Simon Wintermans, Néerlandais vivant à Pécs depuis 14 ans, vient de rentrer en Hongrie après avoir parcouru 6500 km à vélo en trois mois, au cours d’un voyage entre les trois capitales culturelles européennes en 2010, Essen (Allemagne), Pécs (Hongrie) et Istanbul (Turquie). Il a réalisé le défi seul et sans assistance, devant chaque jour trouver la force de prendre la route. Il nous a confié quelques détails de son aventure.

«Le but de mon aventure était de découvrir s’il existe une unité européenne, de voir à quel degré les populations du vieux continent se connaissent et quelles sont leur opinion des nations qui les entourent», a déclaré au JFB cet homme qui vit avec son épouse hongroise et leurs trois enfants à Pécs (sud de la Hongrie) depuis 1996. «Je dois dire que l’unité européenne dans le sens propre du terme n’existe malheureusement pas encore car trop de stéréotypes et d’images négatives restent ancrées auprès des différentes populations, alors que dans la plupart des cas elles ne sont même plus vraies», a ajouté Wintermans.

«Lors de mon voyage de trois mois, que j’ai réalisé seul à vélo, j’ai traversé 17 pays et je dois dire que l'accueil et l'ambiance étaient plus chaleureuses dans les pays que mes amis hongrois et occidentaux me déconseillaient de traverser, à savoir la région des Balkans», a-t-il souligné. «Au Kosovo, j’ai pu dormir en plein air, sans avoir le moindre problème. En Serbie, des familles pauvres m’ont invité à manger et à passer la nuit chez elles. En Macédoine, on ne m’a jamais laissé payer quoi que soit et un prêtre orthodoxe m’a invité à dormir dans une abbaye. C’est aussi en Macédoine, au Kosovo et en Bulgarie que j’ai croisé les plus beaux paysages et découvert quelques villages anciens très jolis, comme Krusevo en Macédoine et Melnik en Bulgarie».

Cet aventurier ordinaire veut écrire un livre racontant cette expérience et présentant les gens qu’il a rencontrés, avec qui il a discuté de politique, de culture et d’histoire: du professeur d’université au maire d’un village ou d’une petite ville en passant par le paysan ou le simple citoyen d’une localité quasi inconnue.

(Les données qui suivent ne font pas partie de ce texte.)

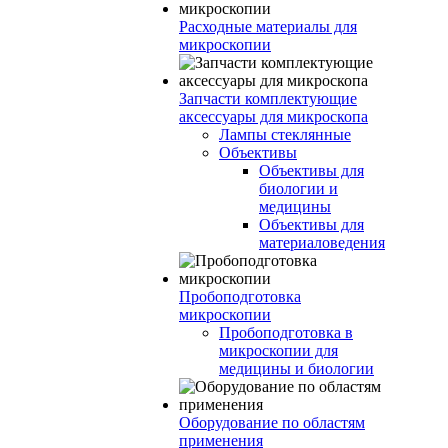
Расходные материалы для
микроскопии
Запчасти комплектующие
аксессуары для микроскопа
Лампы стеклянные
Объективы
Объективы для
биологии и
медицины
Объективы для
материаловедения
Пробоподготовка
микроскопии
Пробоподготовка в
микроскопии для
медицины и биологии
Оборудование по областям
применения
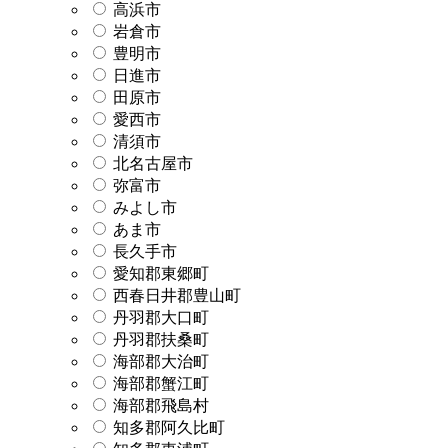
高浜市
岩倉市
豊明市
日進市
田原市
愛西市
清須市
北名古屋市
弥富市
みよし市
あま市
長久手市
愛知郡東郷町
西春日井郡豊山町
丹羽郡大口町
丹羽郡扶桑町
海部郡大治町
海部郡蟹江町
海部郡飛島村
知多郡阿久比町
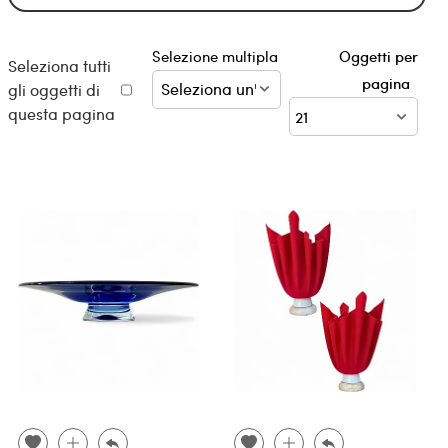
Selezione multipla
Oggetti per
Seleziona tutti
pagina
gli oggetti di
questa pagina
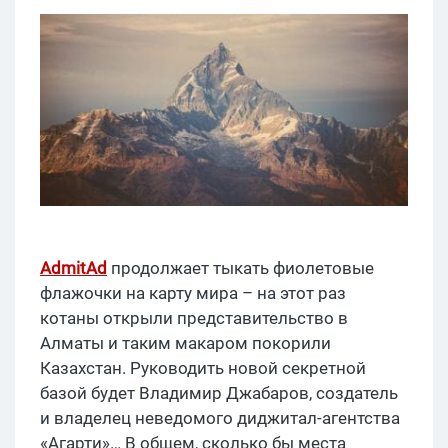
AdmitAd
продолжает тыкать фиолетовые
флажочки на карту мира – на этот раз
котаны открыли представительство в
Алматы и таким макаром покорили
Казахстан. Руководить новой секретной
базой будет Владимир Джабаров, создатель
и владелец неведомого диджитал-агентства
«Агарти»… В общем, сколько бы места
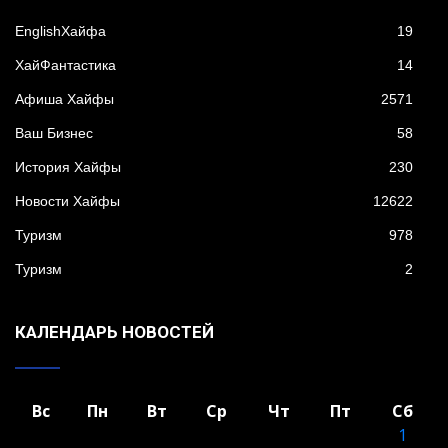
EnglishХайфа
19
XайФантастика
14
Афиша Хайфы
2571
Ваш Бизнес
58
История Хайфы
230
Новости Хайфы
12622
Туризм
978
Туризм
2
КАЛЕНДАРЬ НОВОСТЕЙ
Вс
Пн
Вт
Ср
Чт
Пт
Сб
1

«Si en Grèce, j’ai perçu une certaine animosité à l’encontre des Turcs et des Macédoniens, la population était malgré tout très accueillante également. Enfin, je trouve que l’idée de choisir des capitales européennes de la culture est une initiative cruciale pour mieux se connaître, et j'encourage tout le monde à aller visiter les pays voisins en vélo, à découvrir des villages, sur des routes secondaires, afin de rencontrer “la vraie vie” et “les vraies valeurs” de ces populations», a-t-il conclu avant d’ajouter: «Je tenterai volontiers de nouveau l’aventure entre les futures capitales culturelles européennes, mais avec d’avantage de soutien financier. Dans le cas de ce trajet, devineriez-vous quelle a été la ville la plus généreuse? ...Istanbul».